▶ Problem requirements
Your answer is one number, how many lines in the entries include "Data".

——————————

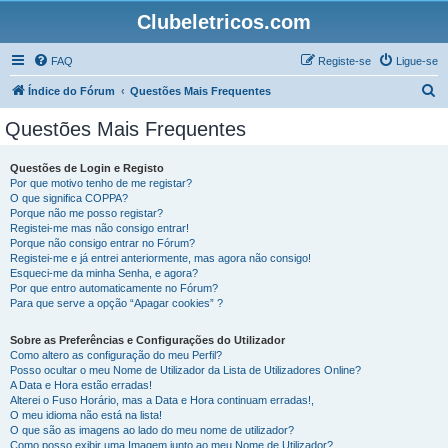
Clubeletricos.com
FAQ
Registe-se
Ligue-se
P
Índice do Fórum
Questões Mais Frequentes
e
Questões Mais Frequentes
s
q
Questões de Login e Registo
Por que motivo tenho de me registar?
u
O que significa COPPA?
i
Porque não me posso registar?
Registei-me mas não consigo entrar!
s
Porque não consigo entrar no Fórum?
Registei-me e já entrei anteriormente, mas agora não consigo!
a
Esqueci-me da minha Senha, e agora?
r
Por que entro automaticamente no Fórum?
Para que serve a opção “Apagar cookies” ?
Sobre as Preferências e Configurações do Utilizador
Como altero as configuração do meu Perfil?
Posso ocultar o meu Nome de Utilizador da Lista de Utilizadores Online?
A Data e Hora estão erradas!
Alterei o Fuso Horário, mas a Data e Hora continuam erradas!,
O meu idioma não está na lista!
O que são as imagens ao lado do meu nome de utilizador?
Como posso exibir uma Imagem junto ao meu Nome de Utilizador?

——————————

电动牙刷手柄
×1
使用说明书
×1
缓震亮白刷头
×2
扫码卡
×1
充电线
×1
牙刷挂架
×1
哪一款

——————————

▶ Result
2